Сестры и сиделки внимательно наблюдали за Габриэлой до самого утра, но она так ни разу и не пошевелилась. Дыхание ее было неглубоким и редким, а пульс — слабым, но стабильным. Утром в палате прозвучал сигнал тревоги, но он не имел к Габриэле никакого отношения — умерла юная наркоманка, лежавшая на соседней койке. Сознание так и не вернулось к Габриэле, и Питер начал опасаться самого худшего — комы.
Настроение в пансионе тоже было тревожным. Утром мадам Босличкова, которая весь предыдущий вечер просидела у телефона, снова позвонила в госпиталь и узнала, что состояние Габриэлы не изменилось. Пансионеры, расходившиеся по делам, обнаружили на входных дверях написанный от руки информационный бюллетень, в котором хозяйка извещала жильцов, что Габи все еще без сознания, но врачи надеются на лучшее.
После обеда мадам Босличкова и миссис Розенштейн снова позвонили в больницу, но новости были неутешительными. Никаких перемен, сказал им мистер Мейсон — тот самый молодой врач, который занимался Габриэлой вчера. «Прогноз неопределенный», — добавил он, и две пожилые женщины всполошились, решив, что Габриэла непременно умрет. Врач объяснил, что, пока она не пришла в сознание, сказать что-либо наверняка очень трудно, и обещал непременно позвонить им, если что-нибудь изменится.
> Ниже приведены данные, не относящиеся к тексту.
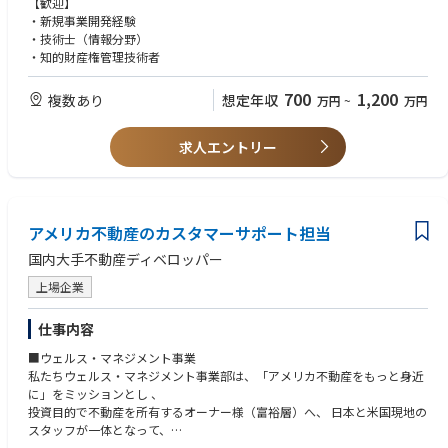
【歓迎】
管理の効率化
・新規事業開発経験
・車載カメラや高密度レーザで取得した点群データから、トンネルの変状
・技術士（情報分野）
を客観的に判定する技術開発
・知的財産権管理技術者
・BIMCIMプロダクト開発
・知的財産の戦略立案
700
1,200
複数あり
想定年収
万円
~
万円
求人エントリー
アメリカ不動産のカスタマーサポート担当
国内大手不動産ディベロッパー
上場企業
仕事内容
■ウェルス・マネジメント事業
私たちウェルス・マネジメント事業部は、「アメリカ不動産をもっと身近
に」をミッションとし 、
投資目的で不動産を所有するオーナー様（富裕層）へ、 ⽇本と米国現地の
スタッフが⼀体となって、
物件の仕⼊れから修繕、借り⼿探し、購⼊後の管理、売却までをワンスト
Смена кончилась два часа назад, но Питер все еще был на месте. Врач, который должен был его сменить, позвонил ему в одиннадцать и сказал, что у его жены трудные роды. Он с шести утра находится вместе с ней в родильном отделении той же больницы. Питер сразу согласился выручить приятеля, хотя это означало, что ему придется дежурить вторые сутки подряд. Впрочем, для него это было в порядке вещей. В сложных случаях Питер оставался в отделении, даже если ему не надо было никого подменять. В конце концов, именно это и привело их брак с Лилиан к такому бесславному концу. Но Питер ни о чем не жалел и всячески оправдывал свою бывшую жену. В последнее время ему все чаще и чаще казалось, что врач-травматолог федеральной больницы вовсе не должен жениться.